Last Sunday the eyes of the whole world focused on the Atlantic Ocean due to the disappearance of five people who were inside the ‘Titan’ submersible, to visit the remains of the Titanic at a depth of 4,000 meters. Yesterday the news broke that the submarine had imploded, taking the lives of the crew in a matter of seconds.
James Cameron, the director of one of the best-known films in history, such as the film adaptation of the Titanic tragedy, wanted to give his opinion on what happened. And it is not the first time that he goes down to the depths of the shipwreck, having done it up to 33 times in his entire life.

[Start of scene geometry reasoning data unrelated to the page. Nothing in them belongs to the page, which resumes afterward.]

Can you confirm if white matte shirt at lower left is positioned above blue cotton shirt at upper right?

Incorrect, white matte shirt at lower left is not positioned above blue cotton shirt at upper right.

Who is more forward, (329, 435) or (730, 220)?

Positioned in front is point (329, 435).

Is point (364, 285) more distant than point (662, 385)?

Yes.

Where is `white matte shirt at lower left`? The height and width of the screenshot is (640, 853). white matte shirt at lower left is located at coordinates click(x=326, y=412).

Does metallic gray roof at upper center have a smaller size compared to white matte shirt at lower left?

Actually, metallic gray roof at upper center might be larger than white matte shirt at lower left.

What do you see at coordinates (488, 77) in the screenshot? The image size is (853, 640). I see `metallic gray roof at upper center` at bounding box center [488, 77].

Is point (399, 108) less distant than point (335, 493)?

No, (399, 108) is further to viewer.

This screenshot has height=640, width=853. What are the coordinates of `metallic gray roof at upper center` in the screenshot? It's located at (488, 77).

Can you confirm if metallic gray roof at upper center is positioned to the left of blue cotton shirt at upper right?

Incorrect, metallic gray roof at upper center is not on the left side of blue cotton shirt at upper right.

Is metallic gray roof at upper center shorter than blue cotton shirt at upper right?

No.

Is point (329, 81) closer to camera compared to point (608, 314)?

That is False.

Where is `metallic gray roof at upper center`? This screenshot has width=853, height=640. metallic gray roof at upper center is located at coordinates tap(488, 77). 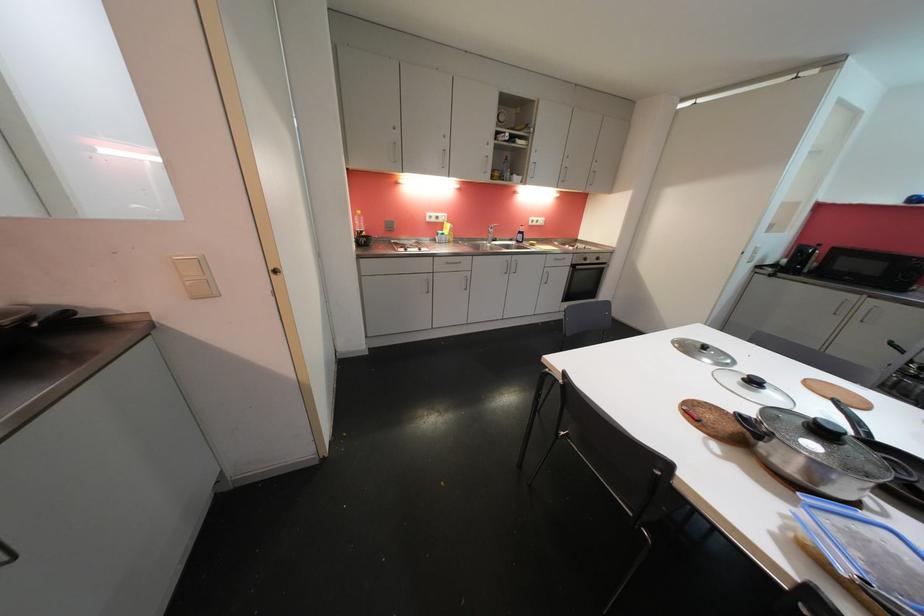 I want to click on faucet handle, so click(493, 223).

“Titanic was the Everest of shipwrecks and I wanted to get it right. I wanted to dive the wreck, not because I wanted to make the movie,” she commented in Playboy magazine. James Cameron is passionate about the history of the most famous ocean liner of all time, and for this reason he himself could not miss seeing its remains in the first person.
Of course, when he found himself sailing on a ship that same Sunday, he did not hear the news of the disappearance of the submersible until the next day. But, his experience going down into the depths and his instincts warned her that something was wrong. “I felt in my bones what had happened. That the electronics of the submarine, its communication system and its tracking transponder failed simultaneously … the submarine disappeared,” he explained on the BBC.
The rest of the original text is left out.